The Times quoted a Citibank spokesperson who said the bank was “participating in a third-party pilot program along the same lines as the F.H.A. Short Refi program,” but did not provide details.
John Diiorio, the owner of 1st Alliance Lending, said big banks were taking part behind the scenes, by referring homeowners to third-party lenders that could restructure their mortgages. He said 1st Alliance had “several hundred FHA Short Refi” loans in the pipeline.
Because the FHA announced the program in September 2010, and because such loans take three to four months from start to finish, Diiorio said the number of refinanced loans should increase in coming months. He said that, on average, 1st Alliance had negotiated a principal reduction of $86,000 on a $256,000 loan, a 33.5% cut, to $170,000. He said lenders and investors had agreed to reduce principal for only half of the loans 1st Alliance Lending worked on. Diiorio said borrowers pay a slightly higher fixed rate, typically 6% or so, but the financial impact was the same as a 5% rate on a higher-balance loan.

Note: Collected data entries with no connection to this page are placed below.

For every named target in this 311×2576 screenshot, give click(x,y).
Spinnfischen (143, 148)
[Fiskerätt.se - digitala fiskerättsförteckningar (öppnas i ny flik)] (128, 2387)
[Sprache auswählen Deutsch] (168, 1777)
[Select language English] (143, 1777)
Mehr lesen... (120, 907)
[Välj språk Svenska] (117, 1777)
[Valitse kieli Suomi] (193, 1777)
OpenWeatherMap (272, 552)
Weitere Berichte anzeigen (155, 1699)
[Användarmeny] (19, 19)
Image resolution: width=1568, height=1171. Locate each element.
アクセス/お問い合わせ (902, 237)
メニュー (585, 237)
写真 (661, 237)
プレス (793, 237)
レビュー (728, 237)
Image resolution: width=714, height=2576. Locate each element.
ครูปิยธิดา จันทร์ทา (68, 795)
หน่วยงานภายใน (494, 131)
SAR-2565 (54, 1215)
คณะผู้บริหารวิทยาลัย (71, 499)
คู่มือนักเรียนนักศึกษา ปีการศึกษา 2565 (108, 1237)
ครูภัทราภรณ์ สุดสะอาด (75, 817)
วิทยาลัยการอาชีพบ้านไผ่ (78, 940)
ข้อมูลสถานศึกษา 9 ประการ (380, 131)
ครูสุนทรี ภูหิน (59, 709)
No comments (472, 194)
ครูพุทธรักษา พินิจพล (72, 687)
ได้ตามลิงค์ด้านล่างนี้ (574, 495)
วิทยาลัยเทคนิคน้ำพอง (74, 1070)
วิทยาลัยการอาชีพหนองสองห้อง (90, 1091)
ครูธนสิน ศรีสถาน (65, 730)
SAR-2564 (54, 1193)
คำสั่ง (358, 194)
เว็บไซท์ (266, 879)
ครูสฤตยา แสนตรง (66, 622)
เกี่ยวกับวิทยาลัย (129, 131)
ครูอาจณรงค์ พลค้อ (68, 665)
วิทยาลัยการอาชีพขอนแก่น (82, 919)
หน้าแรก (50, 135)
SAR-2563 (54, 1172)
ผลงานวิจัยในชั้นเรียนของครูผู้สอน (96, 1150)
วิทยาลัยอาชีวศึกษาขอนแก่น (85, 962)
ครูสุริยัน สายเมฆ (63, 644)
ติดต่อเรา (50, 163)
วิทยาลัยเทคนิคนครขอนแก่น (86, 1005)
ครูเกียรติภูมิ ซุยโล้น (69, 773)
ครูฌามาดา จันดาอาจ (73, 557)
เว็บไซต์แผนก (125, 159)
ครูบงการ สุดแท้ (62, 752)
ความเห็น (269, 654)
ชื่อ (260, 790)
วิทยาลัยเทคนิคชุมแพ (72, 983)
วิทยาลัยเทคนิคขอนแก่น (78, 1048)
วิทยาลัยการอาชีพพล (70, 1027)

HUD estimated that 500,000 to 1.5 million borrowers could be eligible for the program. Even so, it faces challenges in Congress. In early March 2011 the House of Representatives voted to end it.
Bills.com’s Take on the FHA Short Refinance Program
Under the FHA Short Refinance program, a lender reduces the principal balance on the mortgage. The reduced-balance loan then passes from the private hands of the lender or investor that owns the loan to a loan that is guaranteed by the federal government. Previous government programs attempted to aid those who are behind on their mortgage payments. The FHA Short Refinance Program is targeted to borrowers who are current and can afford their payments, borrowers who could not qualify for the different loan modification programs available.
If you are upside-down or underwater on your mortgage and want to refinance, the FHA Short Refinance Program is a great way to knock-down your principal and pay less in your monthly mortgage payments. Congress is considering cutting the program, so if Fannie Mae or Freddie Mac are not your mortgage investor, call your mortgage servicer to learn if it is participating in the FHA Short Refinance Program. Or, contact one of the lenders mentioned at the top of this article.